OSCulator is available for download at www.osculator.net. The ROCS
software 152 may receive the signals through the OSCulator 150
using a series of algorithm processes (e.g., the MIDI conductor
algorithm 158). The ROCS software 152 controls, humanizes, and
processes the information to create a humanized musical feel to
each beat of the music. The output from the ROCS software 152 can
provide the user (e.g., conductor) full control of tempo, phrasing,
musical expression, etc., of a MIDI-sequence track.
[0069] The digital performer sequencer 154 may contain the MIDI
sequence tracks that are sequenced according to the specifications
determined by the ROCS software 152. The logic pro may contain a
plurality of instrument music samples used to make a sound track,
for example, an orchestra sound track.

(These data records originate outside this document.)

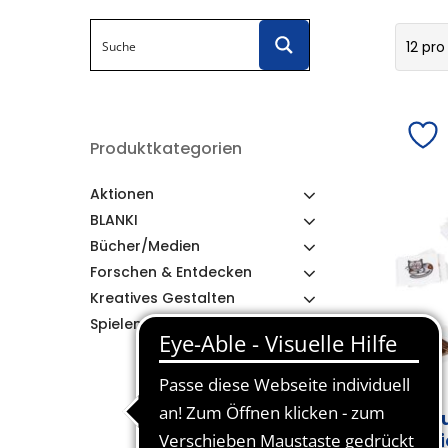
12 pro
Produktkategorien
Aktionen
BLANKI
Bücher/Medien
Forschen & Entdecken
Kreatives Gestalten
Spielen & Lernen
Ed
Ze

The logic pro 156 may be
slaved to the digital performer sequencer 154. The digital
performer sequencer 154 may be slaved to the ROCS software 152.
[0070] The systems and methods, as disclosed herein, may include
additional features and functionality that are addressed by either
the hand-held device 102 or computing device 104. The computing
device 104 may be accessible via a user interface. The hand-held
device 102 may also include a user interface such as a touch
screen. The system may provide a humanized beat algorithm in
accordance with those descriptions provided above. The system also
may include, for example, a battery level indicator, a MIDI Time
Code display that tracks the time code that is output from the
computing device 104, a beat display that shows the current BPM as
the user is conducting, and a continuous playing mode wherein
actuating a button or switch provides continuous play of the music
at the current BPM. The hand-held device 102 may include a button
or switch (e.g., input device 112), which when activated provides
an incremental increase or decrease in the BPM during, for example,
a continuous play mode.
[0071] The system may include dial-in selection of a BPM. The
continuous play mode may play at the dialed-in selected tempo. The
system may further include a play enabling switch, a click enabling
switch, and a song selection switch (e.g., a scroll up or scroll
down) to a particular song or track to be played or conducted.
[0072] The system may also include capability to read a tempo (BPM)
from a preset tempo track to run in continuous mode. The user can
get into and out of the preset tempo mode at any time.
[0073] Referring now to FIG. 6, an example method possible in
accordance with the system 100 of FIG. 1 is described. The method
200 may include a first operational step of moving a hand-held
device to create movement signals 202. In a following step 204, the
movement signals are transmitted to a computer device. In step 206,
the movement signals are analyzed with the computing device. A MIDI
beat clock is controlled according to the analyzed movement signals
in a step 208.
[0074] Referring to FIG. 7, the method 300 associated with
operating the system 100 in FIG. 1 includes receiving movement
signals from a movement device being moved by a user in a step 302.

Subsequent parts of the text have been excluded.